# porukalla



## Gavril

In a recent thread, sakvaka wrote _Porukalla miettiminen auttoi_. I don't quite understand _porukalla _here -- does it mean "in a group"?

K (toivon että tämä on hyväksyttävä _kiitoksen_ lyhenne!)


----------



## sakvaka

It does - "thinking over it in the group (=with my family) helped"


----------



## nasu

sakvaka said:


> It does - "thinking over it in the group (=with my family) helped"



I believe that _porukat_ (plural) can mean one's family in eastern Finland. In "standard" Finnish, _porukka_ is a group of people and _porukat_ many groups of people.

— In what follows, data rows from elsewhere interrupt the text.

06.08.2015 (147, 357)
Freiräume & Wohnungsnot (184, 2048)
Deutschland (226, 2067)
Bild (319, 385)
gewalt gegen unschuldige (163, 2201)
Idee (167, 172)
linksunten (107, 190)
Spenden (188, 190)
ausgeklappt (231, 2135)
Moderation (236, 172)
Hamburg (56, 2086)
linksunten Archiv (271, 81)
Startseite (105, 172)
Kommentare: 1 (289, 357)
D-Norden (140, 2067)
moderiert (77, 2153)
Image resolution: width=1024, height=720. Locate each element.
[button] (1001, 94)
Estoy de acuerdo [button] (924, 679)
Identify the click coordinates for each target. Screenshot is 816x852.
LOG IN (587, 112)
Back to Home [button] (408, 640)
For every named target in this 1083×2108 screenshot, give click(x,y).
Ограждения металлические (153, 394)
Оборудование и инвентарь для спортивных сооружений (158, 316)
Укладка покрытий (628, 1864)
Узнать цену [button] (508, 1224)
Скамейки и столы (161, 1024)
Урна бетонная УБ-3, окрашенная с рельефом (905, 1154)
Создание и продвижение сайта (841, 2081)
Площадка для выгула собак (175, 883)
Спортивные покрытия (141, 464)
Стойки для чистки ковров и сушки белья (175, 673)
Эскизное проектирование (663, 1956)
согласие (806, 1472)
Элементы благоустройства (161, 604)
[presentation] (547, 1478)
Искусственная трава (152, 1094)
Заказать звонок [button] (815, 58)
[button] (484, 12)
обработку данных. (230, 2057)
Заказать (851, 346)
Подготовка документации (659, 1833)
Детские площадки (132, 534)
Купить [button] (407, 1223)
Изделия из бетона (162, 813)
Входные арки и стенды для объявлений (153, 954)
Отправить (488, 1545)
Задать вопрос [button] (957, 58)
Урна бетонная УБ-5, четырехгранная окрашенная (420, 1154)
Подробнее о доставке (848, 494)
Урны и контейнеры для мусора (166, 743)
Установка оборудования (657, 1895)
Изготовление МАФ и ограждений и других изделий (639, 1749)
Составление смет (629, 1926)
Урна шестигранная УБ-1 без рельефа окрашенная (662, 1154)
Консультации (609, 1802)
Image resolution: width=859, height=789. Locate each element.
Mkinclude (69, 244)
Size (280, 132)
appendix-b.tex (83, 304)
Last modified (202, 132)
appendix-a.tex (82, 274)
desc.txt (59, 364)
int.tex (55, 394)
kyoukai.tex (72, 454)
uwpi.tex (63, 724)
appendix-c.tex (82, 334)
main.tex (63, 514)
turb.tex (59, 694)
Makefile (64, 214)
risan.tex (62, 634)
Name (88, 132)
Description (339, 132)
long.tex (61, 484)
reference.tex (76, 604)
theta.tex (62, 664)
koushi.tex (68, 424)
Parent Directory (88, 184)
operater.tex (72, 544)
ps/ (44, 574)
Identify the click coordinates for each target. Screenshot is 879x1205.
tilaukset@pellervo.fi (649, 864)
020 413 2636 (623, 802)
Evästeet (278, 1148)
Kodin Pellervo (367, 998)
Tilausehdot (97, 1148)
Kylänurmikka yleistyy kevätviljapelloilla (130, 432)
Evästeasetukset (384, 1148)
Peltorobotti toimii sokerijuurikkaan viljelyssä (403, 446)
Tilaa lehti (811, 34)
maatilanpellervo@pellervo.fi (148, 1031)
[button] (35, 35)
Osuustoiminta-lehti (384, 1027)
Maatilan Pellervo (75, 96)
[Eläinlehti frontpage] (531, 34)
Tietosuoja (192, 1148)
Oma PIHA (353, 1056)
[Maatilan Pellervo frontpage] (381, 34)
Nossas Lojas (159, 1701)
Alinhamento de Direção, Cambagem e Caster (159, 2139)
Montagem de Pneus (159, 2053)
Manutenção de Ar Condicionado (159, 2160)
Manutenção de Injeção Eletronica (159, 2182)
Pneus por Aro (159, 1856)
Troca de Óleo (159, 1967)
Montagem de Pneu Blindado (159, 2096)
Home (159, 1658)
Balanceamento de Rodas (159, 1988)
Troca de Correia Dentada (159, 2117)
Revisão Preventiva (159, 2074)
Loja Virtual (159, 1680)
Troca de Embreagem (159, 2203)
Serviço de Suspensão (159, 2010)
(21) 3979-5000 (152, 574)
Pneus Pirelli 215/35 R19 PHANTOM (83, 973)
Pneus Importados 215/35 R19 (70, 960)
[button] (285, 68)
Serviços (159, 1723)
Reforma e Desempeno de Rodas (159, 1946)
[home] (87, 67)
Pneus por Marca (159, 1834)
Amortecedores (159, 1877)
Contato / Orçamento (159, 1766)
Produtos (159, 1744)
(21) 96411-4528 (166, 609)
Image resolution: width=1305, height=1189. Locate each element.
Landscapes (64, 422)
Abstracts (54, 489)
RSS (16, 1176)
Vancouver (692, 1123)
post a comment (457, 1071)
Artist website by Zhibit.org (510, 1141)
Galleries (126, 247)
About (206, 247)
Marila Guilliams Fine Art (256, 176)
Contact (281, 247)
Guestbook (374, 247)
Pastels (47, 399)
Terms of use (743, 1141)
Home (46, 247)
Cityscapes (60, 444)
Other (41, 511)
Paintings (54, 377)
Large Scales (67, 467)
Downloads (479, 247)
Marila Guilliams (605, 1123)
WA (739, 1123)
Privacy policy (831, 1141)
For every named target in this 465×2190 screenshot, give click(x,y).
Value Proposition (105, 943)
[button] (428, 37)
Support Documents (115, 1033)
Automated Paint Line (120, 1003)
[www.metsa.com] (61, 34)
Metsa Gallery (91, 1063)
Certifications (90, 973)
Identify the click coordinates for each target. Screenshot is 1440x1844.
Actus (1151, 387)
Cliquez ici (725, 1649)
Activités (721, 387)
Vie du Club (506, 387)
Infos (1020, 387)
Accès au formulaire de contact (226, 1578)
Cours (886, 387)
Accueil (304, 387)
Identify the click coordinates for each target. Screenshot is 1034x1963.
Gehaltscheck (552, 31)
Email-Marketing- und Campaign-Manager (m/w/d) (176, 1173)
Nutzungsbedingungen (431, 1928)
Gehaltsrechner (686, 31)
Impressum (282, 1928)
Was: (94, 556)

_Miettiä porukalla_ = to think together with (the help of) others.


----------



## sakvaka

In this case, "the group" refered to my family, though it could have refered to any set of people. It's absolutely right that _porukat_ (in plural) means one's family. If I wanted to use that word, I'd have said "Porukoiden kanssa miettiminen auttoi".


----------



## SamiFrenezas

The way I've learned it, _porukalla_ can refer to any group of people, while _porukat,_ plural, usually refers to one's parents more than to the entire nuclear family, at least when used by adolecents. Oh, and i've grown up mostly in Häme.


----------